Fingers crossed on Msunduzi’s electricity tariff

2013-05-23 00:00

HOPES are fading that Msunduzi Municipality will change its mind and review its proposed 10% electricity tariff increase.

But the business sector and civil society have their fingers crossed for a change or a last-minute reprieve before the budget is passed by full council next week.

The municipality has been urged to consider economic conditions — latest figures from the Labour Department show new claims for unemployment benefits (UIF) are more than five times higher than at the same time last year.

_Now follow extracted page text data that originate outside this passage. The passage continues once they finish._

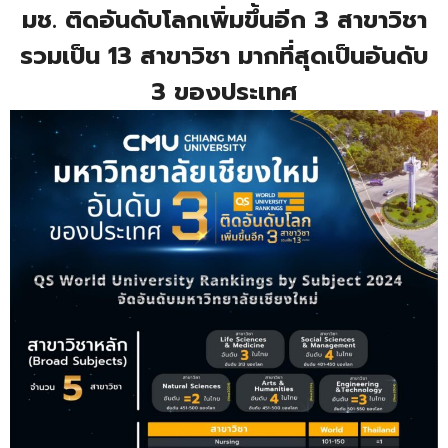
มช. ติดอันดับโลกเพิ่มขึ้นอีก 3 สาขาวิชา
รวมเป็น 13 สาขาวิชา มากที่สุดเป็นอันดับ
3 ของประเทศ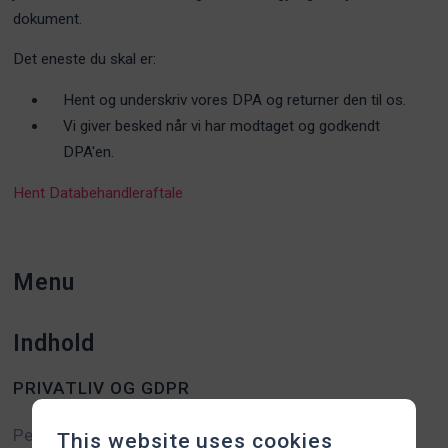
dokument.
Det eneste du skal er:
Hent og underskriv vores DPA og returner den til os.
Vi giver besked når vi har modtaget og godkendt
DPA'en.
Hent Databehandleraftale
Menu
Indhold
PRIVATLIV OG GDPR
Persondatapolitik
This website uses cookies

In March 2012, there were 832 applications for UIF in the city; in March this year there were 4 371 applications. The figures for January and February had more than doubled.

According to economists, new claims for UIF are a way of gauging the levels of retrenchments in an area and the numbers that are joining the ranks of the unemployed.

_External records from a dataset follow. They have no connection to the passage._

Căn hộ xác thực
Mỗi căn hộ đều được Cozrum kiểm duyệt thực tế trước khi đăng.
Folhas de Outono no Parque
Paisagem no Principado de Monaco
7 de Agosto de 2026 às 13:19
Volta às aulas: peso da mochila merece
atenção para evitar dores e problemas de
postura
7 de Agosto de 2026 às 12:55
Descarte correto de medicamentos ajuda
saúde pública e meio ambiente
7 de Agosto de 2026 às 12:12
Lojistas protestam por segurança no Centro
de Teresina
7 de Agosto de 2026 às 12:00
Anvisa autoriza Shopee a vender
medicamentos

Hopes were initially raised that Msunduzi had reconsidered, when the National Energy Regulator of South Africa (Nersa) listed the names of 10 municipalities that had applied to go above the seven percent tariff increase guideline set by Nersa.

Msunduzi was not among them.

However, by yesterday, Nersa spokesperson Charles Hlebela said there was another set of public hearings for municipalities that wanted to go above the seven percent guideline in June and that Msunduzi may be among them.

Msunduzi spokesperson Brian Zuma confirmed they had applied to raise their tariffs by 10%.

The Pietermaritzburg Chamber of Business (PCB), in its submission on the draft budget, said the proposed increase far exceeded inflation and was unaffordable.

Chief executive officer Melanie Veness said they did make a case for the municipality to adopt a long-term view and to “consider how best to counter unemployment and hence ease the burden of having to supply free basic services to so many households”.

Veness added the municipality was also told that if it created the kind of operating environment where businesses were paying higher tariffs than those in neighbouring municipalities, businesses would move out.

The city’s Electricity Action Group (EAG) has pleaded with the municipality to reconsider the increase.

It says many of its members who have enjoyed electricity provision under the new democratic dispensation will have this taken away.

In a joint statement, EAG members Beverley Bengover and Mandla Gcwabaza said they were already struggling to pay the current tariffs.

“The 10% will take us back to paraffin, candles and wood.

“These are dangerous to our health and to our lives,” the EAG members said.